:: TASK ::
All lines from the one containing "Segment every instance" through the final line of the listing below, and no others, must be returned exactly; no pictures belong in the copy.

:: DATA RECORDS ::
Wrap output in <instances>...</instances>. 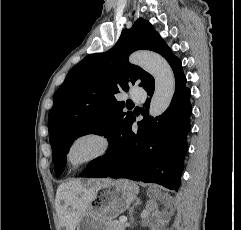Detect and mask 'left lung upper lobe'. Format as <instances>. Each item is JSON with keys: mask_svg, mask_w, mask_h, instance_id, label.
Returning a JSON list of instances; mask_svg holds the SVG:
<instances>
[{"mask_svg": "<svg viewBox=\"0 0 241 230\" xmlns=\"http://www.w3.org/2000/svg\"><path fill=\"white\" fill-rule=\"evenodd\" d=\"M151 50L168 62L174 57L153 26L143 18L132 28L122 31L109 51L86 56L67 74L54 94V105L48 115L49 139L55 172L60 176L66 165V154L80 136L104 135L111 142L134 117L123 112L124 102L115 94L128 91L129 83L140 82L145 88L153 77L128 62L136 50Z\"/></svg>", "mask_w": 241, "mask_h": 230, "instance_id": "obj_1", "label": "left lung upper lobe"}]
</instances>
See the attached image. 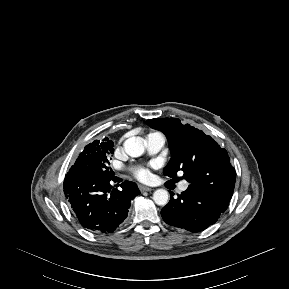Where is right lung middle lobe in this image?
Listing matches in <instances>:
<instances>
[{"label":"right lung middle lobe","mask_w":289,"mask_h":289,"mask_svg":"<svg viewBox=\"0 0 289 289\" xmlns=\"http://www.w3.org/2000/svg\"><path fill=\"white\" fill-rule=\"evenodd\" d=\"M113 146V142L108 139L95 140L85 146L75 165L71 168L78 169L96 178H111L113 171L108 168V158L110 154L114 153Z\"/></svg>","instance_id":"right-lung-middle-lobe-1"}]
</instances>
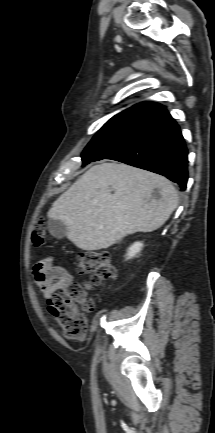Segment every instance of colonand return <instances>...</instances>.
<instances>
[{"label": "colon", "instance_id": "obj_1", "mask_svg": "<svg viewBox=\"0 0 215 433\" xmlns=\"http://www.w3.org/2000/svg\"><path fill=\"white\" fill-rule=\"evenodd\" d=\"M46 242V223L39 218L33 227L32 243L42 247ZM78 271L90 277V284L100 286L116 276L110 252L88 251L78 260ZM48 309L56 319L64 335L74 340H84L88 331V314L94 309V301L81 284H72L67 289L53 294L48 300Z\"/></svg>", "mask_w": 215, "mask_h": 433}]
</instances>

:: THE COMPLETED TASK ::
Segment every instance of colonand return <instances>...</instances>.
<instances>
[{"label": "colon", "instance_id": "obj_1", "mask_svg": "<svg viewBox=\"0 0 215 433\" xmlns=\"http://www.w3.org/2000/svg\"><path fill=\"white\" fill-rule=\"evenodd\" d=\"M46 242V223L39 218L33 227L32 243L42 247ZM78 271L90 277V284L100 286L116 276L110 252L88 251L78 260ZM48 309L56 319L64 335L74 340H84L88 331V314L94 309V301L81 284H72L67 289L53 294L48 300Z\"/></svg>", "mask_w": 215, "mask_h": 433}]
</instances>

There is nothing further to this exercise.